Collection entries:
-- Opening Marker --
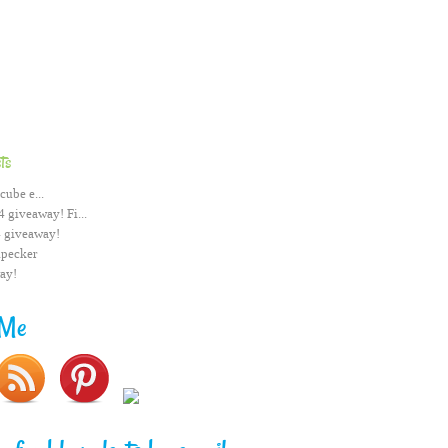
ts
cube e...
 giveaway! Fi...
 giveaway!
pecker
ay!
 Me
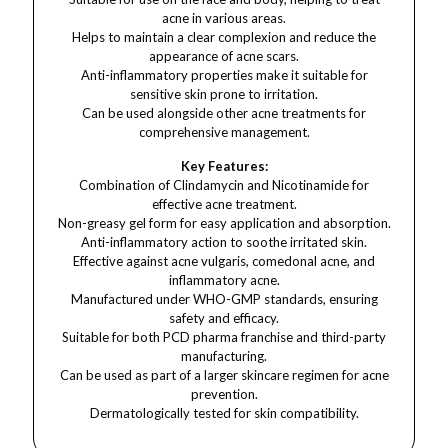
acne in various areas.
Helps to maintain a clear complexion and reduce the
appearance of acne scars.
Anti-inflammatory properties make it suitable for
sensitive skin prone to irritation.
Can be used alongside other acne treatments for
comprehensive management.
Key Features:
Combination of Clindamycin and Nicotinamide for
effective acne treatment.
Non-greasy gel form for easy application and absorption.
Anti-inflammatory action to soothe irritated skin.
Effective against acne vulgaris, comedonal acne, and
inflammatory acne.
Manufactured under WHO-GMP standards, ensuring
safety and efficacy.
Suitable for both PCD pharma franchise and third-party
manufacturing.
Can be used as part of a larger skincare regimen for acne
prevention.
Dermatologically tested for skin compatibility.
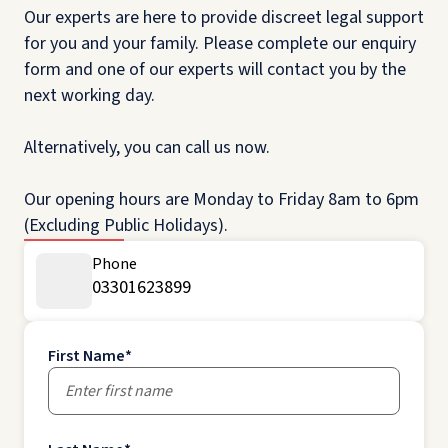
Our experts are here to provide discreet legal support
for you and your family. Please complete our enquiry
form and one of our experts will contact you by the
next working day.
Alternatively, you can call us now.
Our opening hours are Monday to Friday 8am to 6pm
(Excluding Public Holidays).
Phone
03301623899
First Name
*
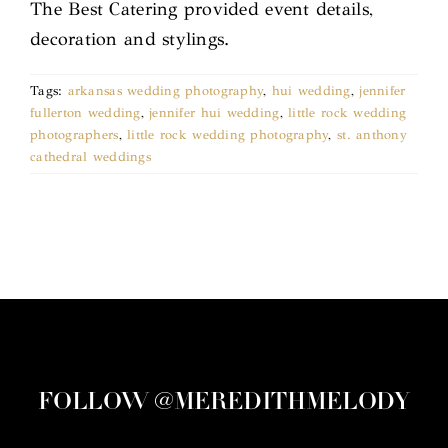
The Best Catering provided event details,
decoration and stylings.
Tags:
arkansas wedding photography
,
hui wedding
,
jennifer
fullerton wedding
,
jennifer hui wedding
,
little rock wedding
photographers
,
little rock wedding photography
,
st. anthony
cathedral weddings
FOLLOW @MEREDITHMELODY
-- Closing Marker --
- **Work required**: Please list every line of the records that contains "rock".

- **Result of the exercise**:
little rock wedding
little rock wedding photography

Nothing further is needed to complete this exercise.